Links - 4th January 2018 (2)

‘Did it for family’: Two women charged for stripping on Facebook Live - "“But I really had to support my family. I have a mother and a younger sibling who needs tuition. I don’t have enough income,” she added"

UC Berkeley Battles Students Over 'Offensive' Building Names - "“Many were hopeful” when the university said it would review building names in the wake of concerns about Barrows Hall, “but more than a year later, the committee tasked with reviewing building names instead simply recommended creating yet another committee,” the paper said, claiming that nearly every building on Berkeley's campus honored a "racist."... Barrows was the superintendent of schools in Manila while the Philippines was under American control, and went on to serve as Berkeley's president for a brief time in the early 20th century. Little of his work is considered "white supremacist," but apparently, his mere appearance in the Philippines during a time of colonization is enough to tarnish him for eternity. But, it also turns out that the student-proposed solution to the "Barrows problem" was just as problematic. According to Campus Reform, the kids wanted Barrows Hall renamed after Assata Shakur (also known as Joanne Chesimard), a member of the Black Panthers who was convicted of murdering a police officer in 1977, escaped prison and now lives in exile in Cuba. The FBI lists Shakur as a "domestic terrorist" and a member of the "extremist group," the Black Revolutionary Army."

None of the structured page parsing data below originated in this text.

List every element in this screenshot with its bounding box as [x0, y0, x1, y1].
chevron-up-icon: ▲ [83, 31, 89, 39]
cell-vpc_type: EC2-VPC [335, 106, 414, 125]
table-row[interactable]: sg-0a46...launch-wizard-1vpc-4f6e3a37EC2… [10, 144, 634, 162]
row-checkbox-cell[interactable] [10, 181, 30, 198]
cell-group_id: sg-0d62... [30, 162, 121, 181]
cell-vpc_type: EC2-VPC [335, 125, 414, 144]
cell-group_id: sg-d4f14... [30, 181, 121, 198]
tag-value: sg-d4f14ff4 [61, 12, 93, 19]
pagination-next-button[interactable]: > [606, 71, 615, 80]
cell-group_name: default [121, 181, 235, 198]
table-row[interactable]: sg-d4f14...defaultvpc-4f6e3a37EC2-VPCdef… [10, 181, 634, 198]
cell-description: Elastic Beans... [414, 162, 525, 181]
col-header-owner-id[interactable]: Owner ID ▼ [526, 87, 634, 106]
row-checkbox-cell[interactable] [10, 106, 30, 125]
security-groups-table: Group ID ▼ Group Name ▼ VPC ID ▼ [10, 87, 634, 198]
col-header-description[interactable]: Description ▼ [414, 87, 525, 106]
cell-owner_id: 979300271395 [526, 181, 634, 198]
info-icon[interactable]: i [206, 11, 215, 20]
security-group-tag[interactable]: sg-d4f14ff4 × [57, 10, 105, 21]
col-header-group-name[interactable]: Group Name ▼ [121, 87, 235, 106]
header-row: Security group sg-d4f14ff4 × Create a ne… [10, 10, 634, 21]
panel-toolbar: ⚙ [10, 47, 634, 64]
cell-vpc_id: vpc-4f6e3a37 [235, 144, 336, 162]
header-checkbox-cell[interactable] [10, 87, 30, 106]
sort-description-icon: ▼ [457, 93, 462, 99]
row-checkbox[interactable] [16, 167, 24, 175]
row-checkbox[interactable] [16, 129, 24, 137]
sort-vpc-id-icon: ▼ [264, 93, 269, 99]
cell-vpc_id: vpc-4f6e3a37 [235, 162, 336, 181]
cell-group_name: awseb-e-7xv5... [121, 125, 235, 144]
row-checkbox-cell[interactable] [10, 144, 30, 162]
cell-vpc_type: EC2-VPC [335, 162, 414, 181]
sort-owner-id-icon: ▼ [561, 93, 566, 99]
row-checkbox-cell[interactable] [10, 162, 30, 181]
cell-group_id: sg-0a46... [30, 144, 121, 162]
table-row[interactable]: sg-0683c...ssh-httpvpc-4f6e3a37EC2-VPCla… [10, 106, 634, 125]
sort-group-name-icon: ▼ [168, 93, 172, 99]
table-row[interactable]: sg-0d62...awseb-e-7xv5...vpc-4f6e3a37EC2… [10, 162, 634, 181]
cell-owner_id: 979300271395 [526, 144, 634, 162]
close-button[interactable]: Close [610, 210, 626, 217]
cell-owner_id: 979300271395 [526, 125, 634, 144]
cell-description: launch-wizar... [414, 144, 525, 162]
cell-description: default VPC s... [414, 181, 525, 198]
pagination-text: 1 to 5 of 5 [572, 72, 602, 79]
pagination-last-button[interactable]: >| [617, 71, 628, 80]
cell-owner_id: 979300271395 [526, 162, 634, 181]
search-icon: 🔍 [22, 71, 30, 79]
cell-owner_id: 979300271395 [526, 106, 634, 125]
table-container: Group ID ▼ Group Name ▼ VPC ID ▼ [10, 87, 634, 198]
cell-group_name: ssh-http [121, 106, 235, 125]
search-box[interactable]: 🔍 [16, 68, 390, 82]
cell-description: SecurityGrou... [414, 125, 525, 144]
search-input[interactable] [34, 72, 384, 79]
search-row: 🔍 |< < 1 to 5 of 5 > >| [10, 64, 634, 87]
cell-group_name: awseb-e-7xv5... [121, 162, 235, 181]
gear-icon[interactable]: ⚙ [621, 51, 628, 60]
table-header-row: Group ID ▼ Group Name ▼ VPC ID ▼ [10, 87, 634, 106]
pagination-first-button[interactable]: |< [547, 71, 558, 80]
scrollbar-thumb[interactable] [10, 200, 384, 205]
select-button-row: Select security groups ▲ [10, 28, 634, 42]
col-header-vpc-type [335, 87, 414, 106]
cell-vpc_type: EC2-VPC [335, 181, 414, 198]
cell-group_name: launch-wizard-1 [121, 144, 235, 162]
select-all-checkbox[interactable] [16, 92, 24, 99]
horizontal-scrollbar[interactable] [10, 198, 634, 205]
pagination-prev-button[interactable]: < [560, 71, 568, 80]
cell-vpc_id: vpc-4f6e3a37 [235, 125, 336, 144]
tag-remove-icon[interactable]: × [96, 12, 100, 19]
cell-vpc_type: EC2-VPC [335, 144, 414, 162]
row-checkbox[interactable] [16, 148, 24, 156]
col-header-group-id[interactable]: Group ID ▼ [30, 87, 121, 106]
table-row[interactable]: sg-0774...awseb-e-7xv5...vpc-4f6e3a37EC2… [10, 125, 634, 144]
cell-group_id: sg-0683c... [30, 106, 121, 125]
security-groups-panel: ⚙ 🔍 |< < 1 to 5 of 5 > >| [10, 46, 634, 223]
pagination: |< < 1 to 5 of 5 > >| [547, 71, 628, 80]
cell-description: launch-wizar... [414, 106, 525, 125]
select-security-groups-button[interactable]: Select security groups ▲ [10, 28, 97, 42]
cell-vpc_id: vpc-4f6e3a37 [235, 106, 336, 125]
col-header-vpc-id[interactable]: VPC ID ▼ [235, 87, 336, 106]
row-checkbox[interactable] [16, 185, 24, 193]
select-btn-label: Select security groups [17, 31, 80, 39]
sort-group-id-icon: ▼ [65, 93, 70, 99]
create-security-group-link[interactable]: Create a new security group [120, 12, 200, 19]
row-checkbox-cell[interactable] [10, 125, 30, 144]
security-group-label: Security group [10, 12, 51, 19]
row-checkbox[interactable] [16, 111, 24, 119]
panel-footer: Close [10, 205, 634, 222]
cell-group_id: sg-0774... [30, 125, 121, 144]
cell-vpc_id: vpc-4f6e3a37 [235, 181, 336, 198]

Hawker reveals why Indian-Muslim mee goreng is red - "“The red colour gives the impression that the dish is spicy, and eating with that perception in mind will somehow make the dish taste nicer,” said the 41-year-old, whose customers are commonly Malay. “Malays like spicy food,” said Rahim, who has applied the same strategy to other dishes such as the mutton chop. And thanks to improvements made to food colourings over the years, the mee goreng is a lot redder today than it was in the past."

Portland Police Are Erasing Gang Database After Complaints That It's Mean To Gang Members - "The move appears to be done in the name of political correctness. Many agencies throughout the nation have gang member databases, and they are an invaluable investigative tool for officers, including officer safety. The gang database would alert officers when they were out with a known gang member, and that database is now going away. The database was also used to send social workers to try to work with the gang members to get them out of gangs."
Addendum: If you have no data, you can't claim there's a problem. Brilliant.

Sacramento City Council Votes Unanimously To Pay Gang Members $1.5 Million To Not Kill People - "The program pays gang members to graduate school and stop shooting at people. If a gang member wants to start killing people, they’ll be forfeiting their taxpayer-funded payday"

Seattle City Councilmember Kshama Sawant Calls Two Officers 'Racist Murders,' So They Sue - "Two Seattle Police Officers are suing city councilmember Kshama Sawant after she publicly called them “racist murderers” after they were forced to shoot Che Taylor in 2016, according to the lawsuit. The lawsuit, reported by Safe Seattle, states that in addition to calling the officers murderers, she also said that the shooting was the result of “racial profiling” despite overwhelming evidence that this was not the case."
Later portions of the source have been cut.